Gaziantep'te kurulan Türk Arkeoloji ve Kültürel Miras Enstitüsü, Başkent'te '1. Arkeoloji Şurası' düzenledi. İlk kez düzenlenen şurada Bilim ve Araştırma, Eğitim, Sanat, Turizm ve Tanıtım, Kültür Politikaları ve Müzecilik başlıklarında çalışma yapan komisyonlar, hazırladıkları raporları görüştü.
Programa Dışişleri Bakan Yardımcısı Faruk Kaymakcı, Gaziantep Büyükşehir Belediye Başkanı Fatma Şahin, Gaziantep Valisi Davut Gül, Tarihçi Prof. Dr. İlber Ortaylı ve birçok davetli katıldı.
Bakan Yardımcısı Faruk Kaymakcı, projenin AB ile Türkiye'nin yürüttüğü ortak bir proje olduğunu belirterek, "Bu önemli projeye verilen emeği gösteriyor. Bende bu vesileyle birkaç şeyi hatırlatmak istiyorum. Aslında bu projeyi bizim Avrupa Birliği (AB) projesi çerçevesinde yapmamız pek mümkün değil.

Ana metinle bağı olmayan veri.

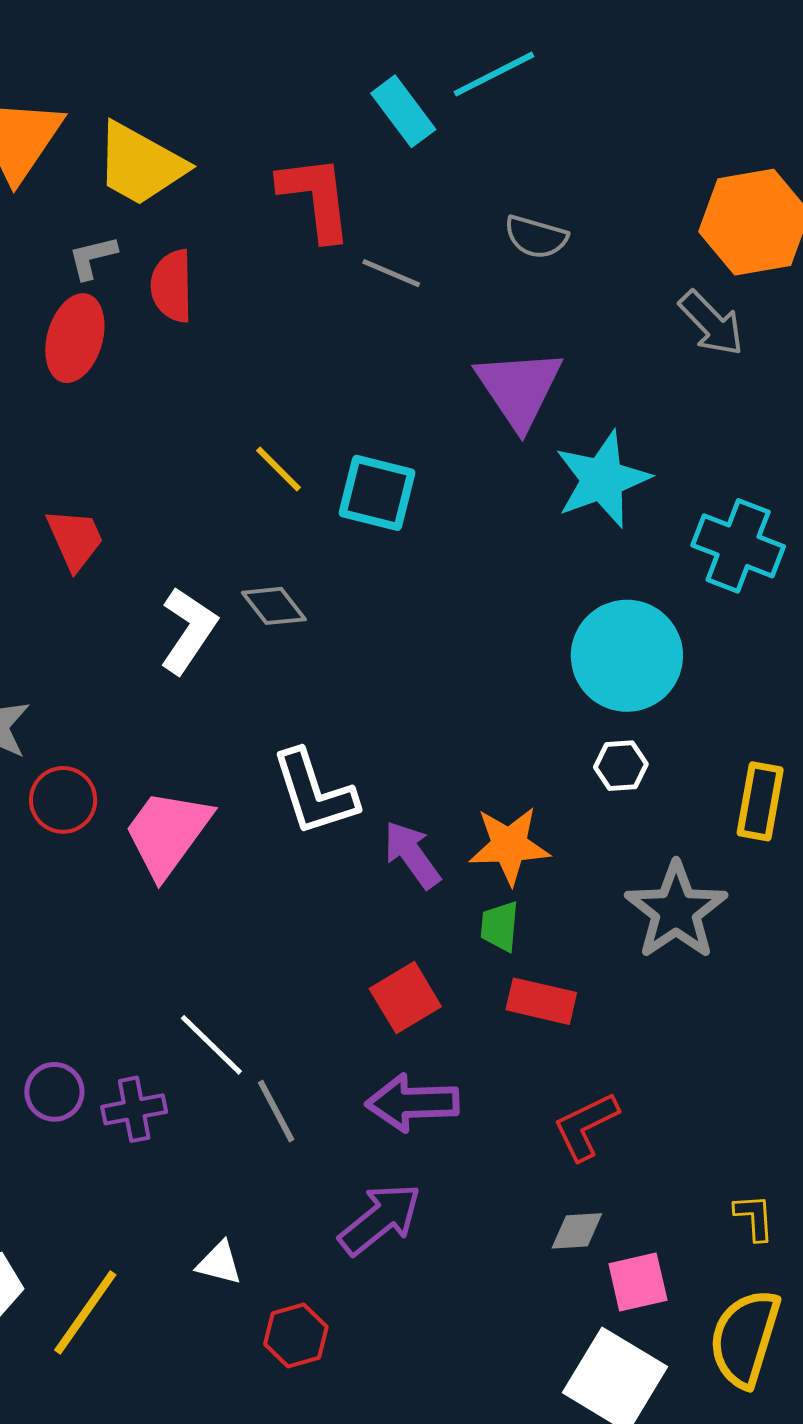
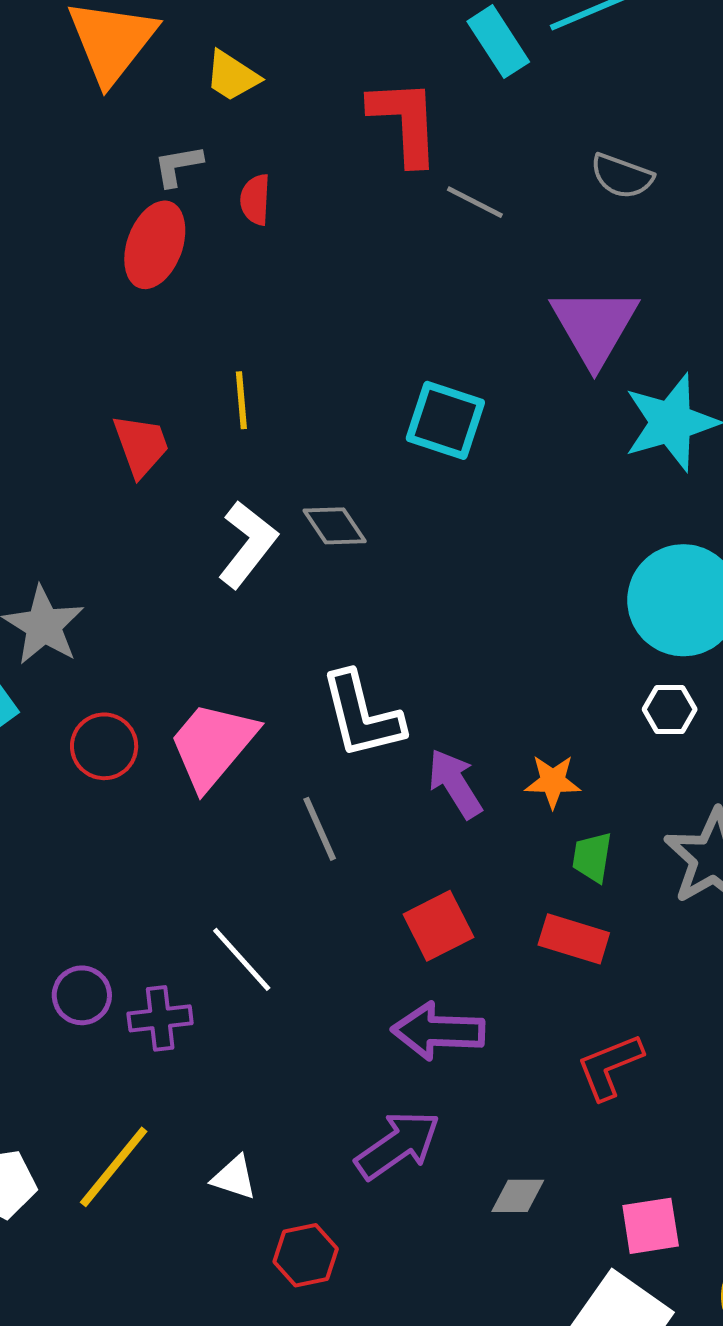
yellow trapezoid: (140, 164) -> (232, 76), size x0.6
red semicircle: (172, 286) -> (255, 200), size x0.7
yellow line: (278, 469) -> (241, 400), moved, turned 36
red circle: (63, 800) -> (104, 746), moved
orange star: (509, 846) -> (553, 781), size x0.7
green trapezoid: (500, 926) -> (592, 857), moved
gray line: (276, 1111) -> (320, 829), moved
gray diamond: (577, 1231) -> (518, 1196), moved
yellow line: (85, 1312) -> (114, 1167), moved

Biz bu projeyi 2014 yılında Mevlüt Bey döneminde sorumluluk alarak başlattık. Kendi alanında ilk proje oldu. Bugün bu güzel proje, tarihi Sinop Cezaevi'nin projesine de ilham kaynağı oldu. Biz tabii 2014 yılından 2019 yılına kadar hazırlık çalışmaları yaptık. Bazı sorunlar oldu ama nihayet 2019 yılında resmi açılışı başlatabildik. Projeyle ilgili birçok şey söylendi, dolayısıyla ben bunları tekrar etmeyeceğim ama şu önemli; bu bir Türkiye-Avrupa Birliği ortak projesidir. Biz her zaman şunu rahatlıkla söylüyoruz. Topraklarımız Anadolu, tarih boyunca Hititler, Lidyalılar, Frigyalılar, Romalılar, Bizanslılar, Selçuklular, Osmanlılar gibi büyük medeniyetlere ev sahipliği yaptı. Bizim ortak kültürümüze, kültürel mirasımıza sahip çıkmamız gerekiyor. Anadolu'yu kazdıkça Avrupa'nın ortak değerlerini birlikte keşfedeceğiz ve bunu birlikte göreceğiz" dedi.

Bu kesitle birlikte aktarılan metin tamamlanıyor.